Return verbatim the portion of the material below that starts at the line containing "te tenu du site, encore" and ends at its last line.

Start of Records supplied

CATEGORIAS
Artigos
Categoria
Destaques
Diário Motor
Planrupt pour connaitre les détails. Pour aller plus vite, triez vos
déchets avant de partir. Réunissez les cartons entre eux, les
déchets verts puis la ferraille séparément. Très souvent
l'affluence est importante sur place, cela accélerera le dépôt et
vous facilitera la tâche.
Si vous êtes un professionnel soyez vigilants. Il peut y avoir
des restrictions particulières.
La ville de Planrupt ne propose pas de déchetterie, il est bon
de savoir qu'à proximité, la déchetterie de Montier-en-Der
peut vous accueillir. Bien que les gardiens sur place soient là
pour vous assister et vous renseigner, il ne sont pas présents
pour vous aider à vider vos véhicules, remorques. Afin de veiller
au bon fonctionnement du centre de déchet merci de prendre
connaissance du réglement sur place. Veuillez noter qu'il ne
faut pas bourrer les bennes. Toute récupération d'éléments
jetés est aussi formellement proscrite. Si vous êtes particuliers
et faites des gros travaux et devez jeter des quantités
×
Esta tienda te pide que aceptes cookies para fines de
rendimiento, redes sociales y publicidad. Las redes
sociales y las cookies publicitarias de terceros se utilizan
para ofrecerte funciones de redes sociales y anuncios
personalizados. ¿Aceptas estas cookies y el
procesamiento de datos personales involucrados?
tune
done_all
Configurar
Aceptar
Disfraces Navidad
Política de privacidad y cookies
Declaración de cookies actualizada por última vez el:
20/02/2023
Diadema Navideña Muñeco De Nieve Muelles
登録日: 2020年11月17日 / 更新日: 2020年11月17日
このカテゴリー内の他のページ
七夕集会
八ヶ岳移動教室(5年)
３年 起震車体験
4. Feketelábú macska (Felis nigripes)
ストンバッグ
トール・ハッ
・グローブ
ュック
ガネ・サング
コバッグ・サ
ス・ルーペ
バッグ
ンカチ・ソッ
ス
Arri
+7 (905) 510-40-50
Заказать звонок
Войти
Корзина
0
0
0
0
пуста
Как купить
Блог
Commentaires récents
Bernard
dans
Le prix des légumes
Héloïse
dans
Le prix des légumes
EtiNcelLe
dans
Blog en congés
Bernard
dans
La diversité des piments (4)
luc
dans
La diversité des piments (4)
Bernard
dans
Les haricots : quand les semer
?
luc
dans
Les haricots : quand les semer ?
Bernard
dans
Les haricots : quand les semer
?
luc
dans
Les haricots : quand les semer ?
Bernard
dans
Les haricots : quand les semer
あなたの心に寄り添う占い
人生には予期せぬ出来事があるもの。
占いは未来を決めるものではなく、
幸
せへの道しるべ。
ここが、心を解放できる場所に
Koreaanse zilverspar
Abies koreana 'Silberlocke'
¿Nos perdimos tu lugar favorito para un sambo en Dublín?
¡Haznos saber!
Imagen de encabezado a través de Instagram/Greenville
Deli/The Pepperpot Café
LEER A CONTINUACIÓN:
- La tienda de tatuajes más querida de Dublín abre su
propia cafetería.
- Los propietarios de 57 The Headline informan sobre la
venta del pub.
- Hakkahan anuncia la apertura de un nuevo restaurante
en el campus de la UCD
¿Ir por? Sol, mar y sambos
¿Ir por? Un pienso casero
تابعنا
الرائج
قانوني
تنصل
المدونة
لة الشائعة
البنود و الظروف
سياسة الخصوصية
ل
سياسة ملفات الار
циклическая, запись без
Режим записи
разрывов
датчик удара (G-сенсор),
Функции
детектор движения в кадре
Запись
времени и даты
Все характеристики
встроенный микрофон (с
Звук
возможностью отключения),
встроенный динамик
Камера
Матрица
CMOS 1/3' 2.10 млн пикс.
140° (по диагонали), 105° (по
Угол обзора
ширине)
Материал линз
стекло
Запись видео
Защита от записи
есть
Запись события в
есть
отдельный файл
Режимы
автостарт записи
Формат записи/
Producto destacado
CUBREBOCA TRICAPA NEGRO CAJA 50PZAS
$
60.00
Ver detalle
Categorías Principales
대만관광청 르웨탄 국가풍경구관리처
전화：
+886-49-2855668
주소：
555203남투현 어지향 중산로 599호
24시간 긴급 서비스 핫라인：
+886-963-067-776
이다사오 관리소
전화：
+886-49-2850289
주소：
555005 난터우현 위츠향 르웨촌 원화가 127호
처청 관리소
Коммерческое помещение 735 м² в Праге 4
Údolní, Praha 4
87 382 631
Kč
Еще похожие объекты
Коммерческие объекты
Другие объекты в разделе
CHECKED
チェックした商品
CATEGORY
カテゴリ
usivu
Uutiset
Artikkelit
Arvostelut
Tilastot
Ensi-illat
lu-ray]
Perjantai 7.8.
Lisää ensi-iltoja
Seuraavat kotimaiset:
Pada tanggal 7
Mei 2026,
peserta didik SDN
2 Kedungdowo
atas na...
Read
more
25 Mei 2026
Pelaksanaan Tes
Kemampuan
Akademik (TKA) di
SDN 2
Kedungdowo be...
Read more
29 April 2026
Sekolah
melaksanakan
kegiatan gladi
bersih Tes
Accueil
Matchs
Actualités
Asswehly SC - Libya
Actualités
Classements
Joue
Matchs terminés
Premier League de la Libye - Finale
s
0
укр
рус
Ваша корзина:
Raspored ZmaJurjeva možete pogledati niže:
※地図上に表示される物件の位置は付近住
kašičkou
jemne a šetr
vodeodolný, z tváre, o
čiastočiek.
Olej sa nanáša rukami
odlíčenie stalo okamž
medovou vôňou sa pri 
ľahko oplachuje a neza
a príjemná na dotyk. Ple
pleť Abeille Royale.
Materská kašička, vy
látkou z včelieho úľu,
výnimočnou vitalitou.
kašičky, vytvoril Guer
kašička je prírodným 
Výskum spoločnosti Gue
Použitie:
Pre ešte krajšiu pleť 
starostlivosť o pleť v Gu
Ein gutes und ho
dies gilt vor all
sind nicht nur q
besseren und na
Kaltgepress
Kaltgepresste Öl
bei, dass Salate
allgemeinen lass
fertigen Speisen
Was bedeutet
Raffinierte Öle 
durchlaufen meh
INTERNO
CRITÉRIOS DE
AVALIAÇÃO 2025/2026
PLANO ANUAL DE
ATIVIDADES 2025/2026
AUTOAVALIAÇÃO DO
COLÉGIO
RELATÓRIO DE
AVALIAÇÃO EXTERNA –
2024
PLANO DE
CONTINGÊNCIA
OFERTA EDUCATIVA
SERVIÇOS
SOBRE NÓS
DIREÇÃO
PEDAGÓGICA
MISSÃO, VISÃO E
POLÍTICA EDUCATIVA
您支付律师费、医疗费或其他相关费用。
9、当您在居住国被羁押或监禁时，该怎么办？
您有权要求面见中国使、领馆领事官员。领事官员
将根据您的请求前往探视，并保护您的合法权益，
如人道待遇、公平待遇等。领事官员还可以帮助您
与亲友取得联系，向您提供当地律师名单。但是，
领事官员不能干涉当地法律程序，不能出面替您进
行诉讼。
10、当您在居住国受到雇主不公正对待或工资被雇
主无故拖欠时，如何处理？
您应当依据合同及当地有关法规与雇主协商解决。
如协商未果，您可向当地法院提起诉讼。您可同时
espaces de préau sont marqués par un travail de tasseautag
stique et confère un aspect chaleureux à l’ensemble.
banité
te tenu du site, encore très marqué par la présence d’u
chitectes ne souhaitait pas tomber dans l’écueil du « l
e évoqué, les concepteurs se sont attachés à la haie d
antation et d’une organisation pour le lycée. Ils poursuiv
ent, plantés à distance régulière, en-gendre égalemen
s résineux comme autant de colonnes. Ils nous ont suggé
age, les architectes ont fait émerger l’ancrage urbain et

End of Records supplied

**Exercise response**
te tenu du site, encore très marqué par la présence d’u
chitectes ne souhaitait pas tomber dans l’écueil du « l
e évoqué, les concepteurs se sont attachés à la haie d
antation et d’une organisation pour le lycée. Ils poursuiv
ent, plantés à distance régulière, en-gendre égalemen
s résineux comme autant de colonnes. Ils nous ont suggé
age, les architectes ont fait émerger l’ancrage urbain et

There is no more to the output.